モンテッソーリアン、里親になる。

10年モンテッソーリ教師をやってみて向いてないことが分かった(笑)ポンコツモンテッソーリアンの里親活動奮闘記録。

6ヶ月~4歳頃 秩序の敏感期

を知ったときの納得度は、かなりのものでした。
それまで、訳分からないとしか思えなかった小さな子たちのこだわりは、これが背景にあるのか…!と。

その特徴を、あかねの思い出と絡めつつ綴ってみます。

・2歳1ヶ月女の子Aちゃん。
朝の登園のときからグズグズ、お母さんに抱っこ。

母「すみません、今日はいつも来る道が工事中で…回り道したら、これです(苦笑)」
先生たち「あぁ~(納得)」


・2歳4ヶ月の女の子Bちゃん。
お弁当の時間に、その子のスプーンとフォークのセットが見つからず、

私「Bちゃん、今日はあかねのスプーンで食べようか」(と持ってくる)
B「……(への字口で無言)」

しばらく食べずにいて、そのうちシクシク泣き出しました。

どうしよう~困ったな~、と思っていたらもう一人の先生がリュックの中に落ちていたBちゃんのスプーンセットを見つけてくれました!

私「ごめんねBちゃん、あったよ!」

シクシク泣きながらも、ようやく食べ始めたBちゃん。ホッとひと安心。
(…ちゃんと探せよ、って話ですね我ながら。申し訳ないです)


・3歳になりたての年少さんCくんと、そのお兄ちゃんの年長さんDくん。
ある日、二人のお箸セットが逆に入っていたことがあり…

「もー!なんでだよ!なんでまちがえるんだよ!」

と半べそで地団駄踏んで怒る弟Cくんと対照的に、
兄のDくん
「しょーがないじゃん、お母さんだって忙しいんだよ」

・1歳8ヶ月女の子Eちゃん。
お昼寝のとき、いつもはすんなり眠りにつくのに、何だか落ち着かずモゾモゾ眠れない様子。しまいには泣き出しました。しかも割と大きな声で。他の子が起きてしまう…汗
(でも、今日に限って何でかな?)と思ったとき、ふと布団の位置がいつもと違うことに気づきました。
といってもほんの15~20cmほどの差です。普段は布団の端っこが家具にくっついているのに、この日は離れていたという程度の差。

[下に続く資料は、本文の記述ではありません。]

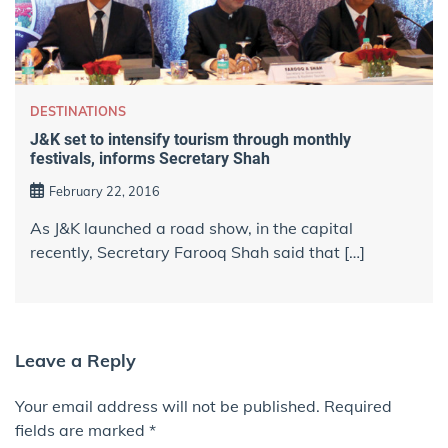
DESTINATIONS
J&K set to intensify tourism through monthly
festivals, informs Secretary Shah
February 22, 2016
As J&K launched a road show, in the capital
recently, Secretary Farooq Shah said that […]
Leave a Reply
Your email address will not be published.
Required
fields are marked
*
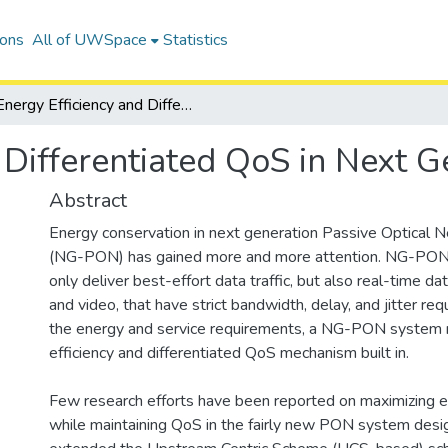
ions
All of UWSpace
Statistics
Energy Efficiency and Differentiated QoS in Next Generation PONs
d Differentiated QoS in Next 
Abstract
Energy conservation in next generation Passive Optical
(NG-PON) has gained more and more attention. NG-PON
only deliver best-effort data traffic, but also real-time data
and video, that have strict bandwidth, delay, and jitter r
the energy and service requirements, a NG-PON system
efficiency and differentiated QoS mechanism built in.
Few research efforts have been reported on maximizing e
while maintaining QoS in the fairly new PON system des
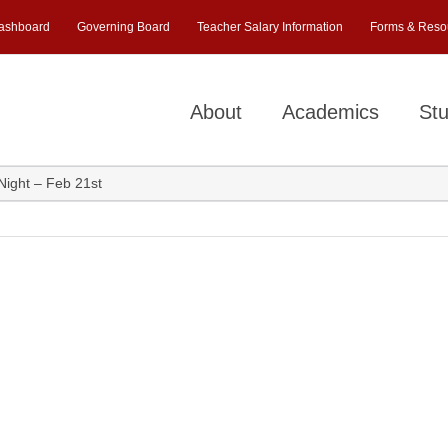
ashboard
Governing Board
Teacher Salary Information
Forms & Reso
About
Academics
Stu
ight – Feb 21st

私「Eちゃん、ちょっと1回起きてくれる?お布団直すから」

と布団をいつもの位置に戻したら、あっという間に眠りにつきました。


…とまぁ、例を挙げればキリがないのでまとめてみますと、

特徴:
生活の中の
・場所
・順序
・持ち物(これは誰のもの、という持ち主と持ち物の関係)
などの秩序に強い感受性を示す。
【いつも同じ】ことを求める。
秩序が崩れることを強く嫌がり、泣いたり怒ったりする。

時期:
生後6ヶ月頃から表れ、2~3歳がピーク。
4歳を過ぎた頃から徐々に落ち着いてくる。


上の兄弟の例で、お箸が入れ替わっていたという同じ事柄に対してお兄ちゃんは平気だったのは、お兄ちゃんの秩序の敏感期はもう過ぎていたからです。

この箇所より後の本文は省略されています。